The boys of Johnson Street (from Hideaway 1986)

Thus the brown bass joined an already budding career. A tall, lanky nineteen-year-old kid from Philadelphia had come to New York City to find his fortune, and found it. Horace Silver hired Stanley for a six-month tour of the United States whick turned out to be "the bass line heard `round the world". From that one initial exposure, an already brilliant but still unknown talent was discovered. He became an in-demand sideman working with the likes of Dexter Gordon, Gil Evans, Stan Getz, and a young keyboardist named Chick Corea.

Hot fun (from the classic album School Days 1976)

Stanley and Chick formed Return to Forever, a jazz-rock fusion band whose influence is still felt more than eight albums (two gold) and twelve years since they disbanded. Although Stan played in electric/acid rock bands in school, at that time he was working almost exclusivley on th upright bass, considering the electric " an inferior instrument. Then Chick said, "look, we´re going to go electric. We need an electric bass; you gotta do it- or you´re fired." Necessity being the mother of invention, Stanley soon became a "mother" on the electric bass as well.

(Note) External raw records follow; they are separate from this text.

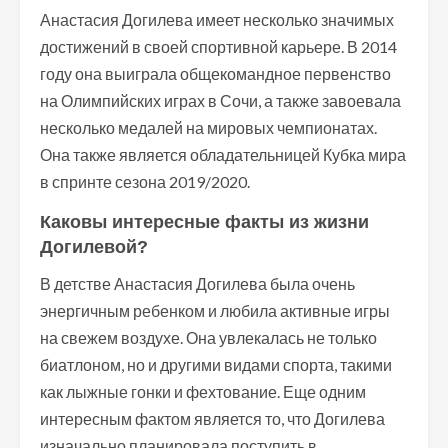
Анастасия Догилева имеет несколько значимых
достижений в своей спортивной карьере. В 2014
году она выиграла общекомандное первенство
на Олимпийских играх в Сочи, а также завоевала
несколько медалей на мировых чемпионатах.
Она также является обладательницей Кубка мира
в спринте сезона 2019/2020.
Каковы интересные факты из жизни
Догилевой?
В детстве Анастасия Догилева была очень
энергичным ребенком и любила активные игры
на свежем воздухе. Она увлекалась не только
биатлоном, но и другими видами спорта, такими
как лыжные гонки и фехтование. Еще одним
интересным фактом является то, что Догилева
изначально планировала поступить в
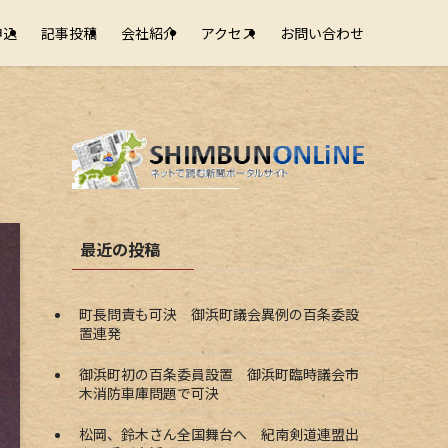
申込
記事投稿
会社紹介
アクセス
お問い合わせ
最近の投稿
町長問責も可決 御浜町議会異例の百条委設
置連発
御浜町初の百条委員設置 御浜町臨時議会市
木消防車庫問題で可決
松岡、鈴木さん全国舞台へ 紀南剣道連盟出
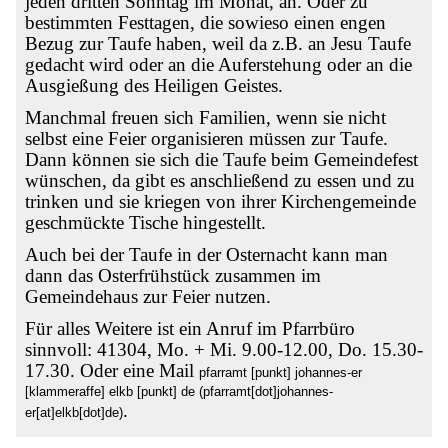
jeden dritten Sonntag im Monat, an. Oder zu
bestimmten Festtagen, die sowieso einen engen
Bezug zur Taufe haben, weil da z.B. an Jesu Taufe
gedacht wird oder an die Auferstehung oder an die
Ausgießung des Heiligen Geistes.
Manchmal freuen sich Familien, wenn sie nicht
selbst eine Feier organisieren müssen zur Taufe.
Dann können sie sich die Taufe beim Gemeindefest
wünschen, da gibt es anschließend zu essen und zu
trinken und sie kriegen von ihrer Kirchengemeinde
geschmückte Tische hingestellt.
Auch bei der Taufe in der Osternacht kann man
dann das Osterfrühstück zusammen im
Gemeindehaus zur Feier nutzen.
Für alles Weitere ist ein Anruf im Pfarrbüro
sinnvoll: 41304, Mo. + Mi. 9.00-12.00, Do. 15.30-
17.30. Oder eine Mail
pfarramt
[punkt]
johannes-er
[klammeraffe]
elkb
[punkt]
de
(
pfarramt[dot]johannes-
.
er[at]elkb[dot]de
)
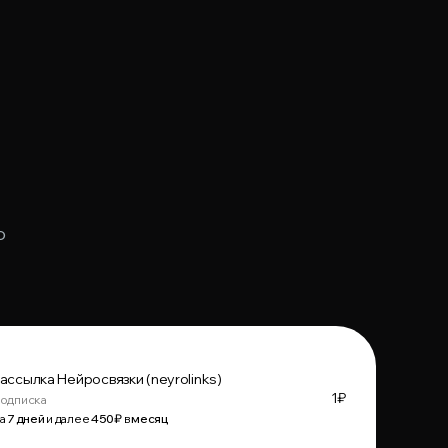
о
ассылка Нейросвязки (neyrolinks)
1
₽
одписка
а
7
дней
и далее
450
₽
в
месяц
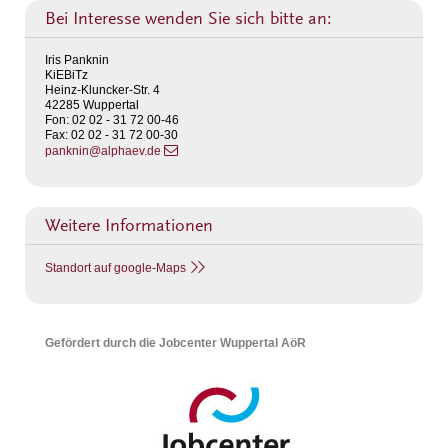
Bei Interesse wenden Sie sich bitte an:
Iris Panknin
KiEBiTz
Heinz-Kluncker-Str. 4
42285
Wuppertal
Fon:
02 02 - 31 72 00-46
Fax:
02 02 - 31 72 00-30
panknin@alphaev.de
Weitere Informationen
Standort auf google-Maps
Gefördert durch die Jobcenter Wuppertal AöR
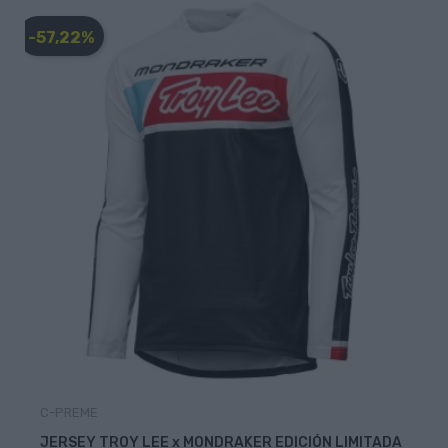
-57,22%
C-PREME
JERSEY TROY LEE x MONDRAKER EDICIÓN LIMITADA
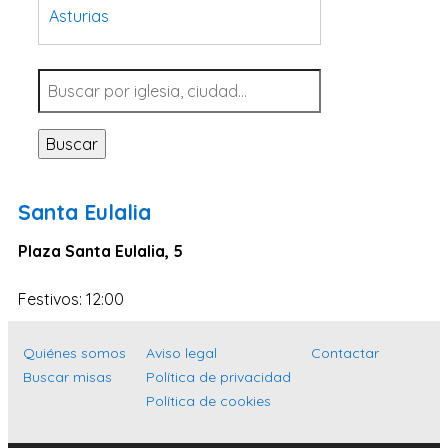
Asturias
Tarragona
Navarra
Valladolid
Buscar
Sevilla
La Coruña
Santa Eulalia
Santa Cruz de Tenerife
Plaza Santa Eulalia, 5
Cantabria
Islas Baleares
Festivos: 12:00
Las Palmas
Quiénes somos
Aviso legal
Contactar
Málaga
Buscar misas
Política de privacidad
Alicante
Política de cookies
Toledo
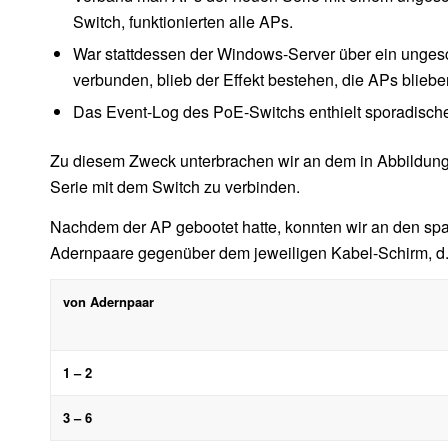
Switch, funktionierten alle APs.
War stattdessen der Windows-Server über ein unges
verbunden, blieb der Effekt bestehen, die APs blieben
Das Event-Log des PoE-Switchs enthielt sporadische
Zu diesem Zweck unterbrachen wir an dem in Abbildung 
Serie mit dem Switch zu verbinden.
Nachdem der AP gebootet hatte, konnten wir an den s
Adernpaare gegenüber dem jeweiligen Kabel-Schirm, d
von Adernpaar
1 – 2
3 – 6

Stanley, Chick, Al DiMeola, and Lenny White shook the world as Return To Forever for five years. There were other membeers of the band, briefly, like Flora Purim, Airto, and drummer Steve Gadd. " But Steve´s wife wouldn´t let him go out on the road. That´s when we got Lenny." The "quartet" version of the band remains the most famous.

With RTF, the brown bass did a lot of surviving, and produced a lot of notes. Stan recalls "thinking about page three of a Chick Corea arrangement. When you play with Chick, you enjoy yourself-but not really. Because you always knew some line was coming up, you could barely play. You´d work on it for eight hours day- that´s how much we practiced- for five weeks and the, onstage, that moment came shen you had to play it all together. It almmost didn´t matter wheter the audience was there or not."

The most complex music Stanley remembers playing was while doing a film soundtrack session for Lalo Schifrin. "There was a lot of people in the studio and alot of things going on at once. And then there was this music. it was tough; real hard stuff to play !"

Then there was Gainsville. RTF had an outdoor gig in Gainsville, Florida. " I remember walking towards the stage for sound check when I saw this stuff happen. A big gust of wind came up and blew my basses over. It was like in slow motion. My acoustic blew off the stage and broke into a million pieces. This one (the brown bass) fell, but it didn`t break."